Figure 2: % of Sessions Arm/Hand Tremors Observed on Reaching Task During 2-Month Pre-Exposure Period, Monthly During DA Exposure Period and Over Entire DA Exposure Period To Delivery¹.

¹ End of breeding for females who did not conceive

Table 4:

Mean ± SE (Range) % Sessions Arm/Hand Tremors Observed During 2-month Pre-DA exposure period, DA exposure period and “Tremor Increase Scores (% tremors observed during the DA exposure period¹ minus the % tremors observed during the 2 month Pre-DA exposure period).

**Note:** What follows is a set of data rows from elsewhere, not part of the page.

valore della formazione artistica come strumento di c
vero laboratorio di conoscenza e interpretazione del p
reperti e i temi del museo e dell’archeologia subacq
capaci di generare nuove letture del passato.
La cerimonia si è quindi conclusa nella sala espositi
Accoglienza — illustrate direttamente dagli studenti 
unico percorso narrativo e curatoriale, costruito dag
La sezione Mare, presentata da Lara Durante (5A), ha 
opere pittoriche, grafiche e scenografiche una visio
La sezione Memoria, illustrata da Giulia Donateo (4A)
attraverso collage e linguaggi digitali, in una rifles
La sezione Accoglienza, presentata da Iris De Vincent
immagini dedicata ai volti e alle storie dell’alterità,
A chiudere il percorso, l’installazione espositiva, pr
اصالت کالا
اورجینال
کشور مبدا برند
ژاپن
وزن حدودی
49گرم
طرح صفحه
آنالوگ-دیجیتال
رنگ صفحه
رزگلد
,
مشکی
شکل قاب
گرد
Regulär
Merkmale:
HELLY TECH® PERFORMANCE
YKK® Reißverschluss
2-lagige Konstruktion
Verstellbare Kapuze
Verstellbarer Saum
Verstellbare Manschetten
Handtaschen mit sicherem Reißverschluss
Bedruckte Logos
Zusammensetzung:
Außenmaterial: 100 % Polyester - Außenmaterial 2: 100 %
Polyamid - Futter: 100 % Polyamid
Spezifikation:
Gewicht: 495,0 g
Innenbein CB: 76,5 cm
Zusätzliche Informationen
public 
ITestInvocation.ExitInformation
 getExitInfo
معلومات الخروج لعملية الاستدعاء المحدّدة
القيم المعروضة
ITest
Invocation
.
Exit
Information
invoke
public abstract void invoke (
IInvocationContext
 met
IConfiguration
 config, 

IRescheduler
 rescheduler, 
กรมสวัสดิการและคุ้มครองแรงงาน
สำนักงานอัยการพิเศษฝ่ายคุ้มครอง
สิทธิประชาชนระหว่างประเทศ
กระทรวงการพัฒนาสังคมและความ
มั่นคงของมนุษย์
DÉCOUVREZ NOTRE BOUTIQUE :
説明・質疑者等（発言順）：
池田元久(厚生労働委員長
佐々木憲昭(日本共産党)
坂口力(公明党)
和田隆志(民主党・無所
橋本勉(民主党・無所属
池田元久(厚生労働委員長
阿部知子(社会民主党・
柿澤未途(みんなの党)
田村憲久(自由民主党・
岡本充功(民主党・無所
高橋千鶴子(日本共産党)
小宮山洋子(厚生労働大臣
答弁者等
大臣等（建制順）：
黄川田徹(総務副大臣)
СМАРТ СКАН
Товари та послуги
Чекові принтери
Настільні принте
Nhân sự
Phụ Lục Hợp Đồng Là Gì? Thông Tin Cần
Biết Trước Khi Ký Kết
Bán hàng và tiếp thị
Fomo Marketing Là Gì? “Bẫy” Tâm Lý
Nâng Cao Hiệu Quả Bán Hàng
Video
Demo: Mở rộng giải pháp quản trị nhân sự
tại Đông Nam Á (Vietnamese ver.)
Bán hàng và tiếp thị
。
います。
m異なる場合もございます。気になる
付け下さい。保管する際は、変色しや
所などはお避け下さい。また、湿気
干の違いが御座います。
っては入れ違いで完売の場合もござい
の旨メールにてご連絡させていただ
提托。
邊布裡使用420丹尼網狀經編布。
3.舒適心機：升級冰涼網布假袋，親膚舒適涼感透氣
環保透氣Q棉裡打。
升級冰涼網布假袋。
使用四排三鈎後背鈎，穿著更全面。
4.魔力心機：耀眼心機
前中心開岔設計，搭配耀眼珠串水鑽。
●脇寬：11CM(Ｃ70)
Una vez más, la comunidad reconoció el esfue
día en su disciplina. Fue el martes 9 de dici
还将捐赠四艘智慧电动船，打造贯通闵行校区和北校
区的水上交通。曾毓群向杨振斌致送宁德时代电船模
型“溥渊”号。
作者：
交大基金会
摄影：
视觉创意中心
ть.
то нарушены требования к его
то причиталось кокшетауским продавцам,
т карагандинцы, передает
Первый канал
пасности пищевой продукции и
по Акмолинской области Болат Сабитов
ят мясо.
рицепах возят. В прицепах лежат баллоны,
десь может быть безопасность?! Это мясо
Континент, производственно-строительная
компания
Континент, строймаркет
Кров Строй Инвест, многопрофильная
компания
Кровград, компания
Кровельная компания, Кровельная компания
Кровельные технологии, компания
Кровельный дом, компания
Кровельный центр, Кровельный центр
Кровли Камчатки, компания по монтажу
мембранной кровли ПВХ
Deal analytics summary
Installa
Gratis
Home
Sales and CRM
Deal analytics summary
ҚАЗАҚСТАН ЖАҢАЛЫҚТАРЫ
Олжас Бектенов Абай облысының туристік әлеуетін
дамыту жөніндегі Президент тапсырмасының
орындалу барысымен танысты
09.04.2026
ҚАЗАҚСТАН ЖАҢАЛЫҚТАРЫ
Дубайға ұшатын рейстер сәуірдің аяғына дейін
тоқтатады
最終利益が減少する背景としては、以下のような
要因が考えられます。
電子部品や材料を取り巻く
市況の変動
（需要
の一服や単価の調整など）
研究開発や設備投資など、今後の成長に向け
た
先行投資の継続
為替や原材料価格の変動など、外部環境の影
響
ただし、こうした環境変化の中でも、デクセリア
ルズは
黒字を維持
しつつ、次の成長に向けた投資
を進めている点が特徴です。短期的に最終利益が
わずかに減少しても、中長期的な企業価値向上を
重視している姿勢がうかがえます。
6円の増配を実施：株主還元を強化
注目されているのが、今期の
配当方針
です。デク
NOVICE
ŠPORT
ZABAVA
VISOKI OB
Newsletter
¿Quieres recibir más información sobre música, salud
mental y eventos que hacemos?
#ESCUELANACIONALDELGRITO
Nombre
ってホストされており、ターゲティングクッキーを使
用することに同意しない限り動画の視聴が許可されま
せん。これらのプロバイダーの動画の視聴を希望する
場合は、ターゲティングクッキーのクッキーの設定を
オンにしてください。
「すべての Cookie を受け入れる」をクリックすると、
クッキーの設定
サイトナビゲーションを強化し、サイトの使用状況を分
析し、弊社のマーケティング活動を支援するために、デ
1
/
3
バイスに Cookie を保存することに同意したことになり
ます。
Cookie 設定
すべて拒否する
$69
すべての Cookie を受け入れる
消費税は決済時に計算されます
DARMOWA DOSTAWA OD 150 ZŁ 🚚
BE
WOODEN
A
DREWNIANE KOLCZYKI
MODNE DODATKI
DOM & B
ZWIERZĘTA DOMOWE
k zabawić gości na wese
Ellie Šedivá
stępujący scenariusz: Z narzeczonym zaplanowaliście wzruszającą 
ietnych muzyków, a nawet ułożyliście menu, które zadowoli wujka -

DA Exposure Group	Pre-DA Exposure	DA Exposure1	Tremor Increase Score
Controls (N=10)	3.0±2.6 (0.0–25.9)	12.5±6.6 (0.7–71.0)	9.6±4.2 (0.7–45.1)2
0.075 mg/kg/day (N=10)	1.5±0.8 (0.0–7.4)	19.2±4.4 (0.0–36.0)	17.7±4.1 (0.0–34.5)
0.15 mg/kg/day (N=11)	2.1±0.8 (0.0–15.4)	32.6±4.4 (0.7–74.3)	30.5±8.3 (0.7–74.3)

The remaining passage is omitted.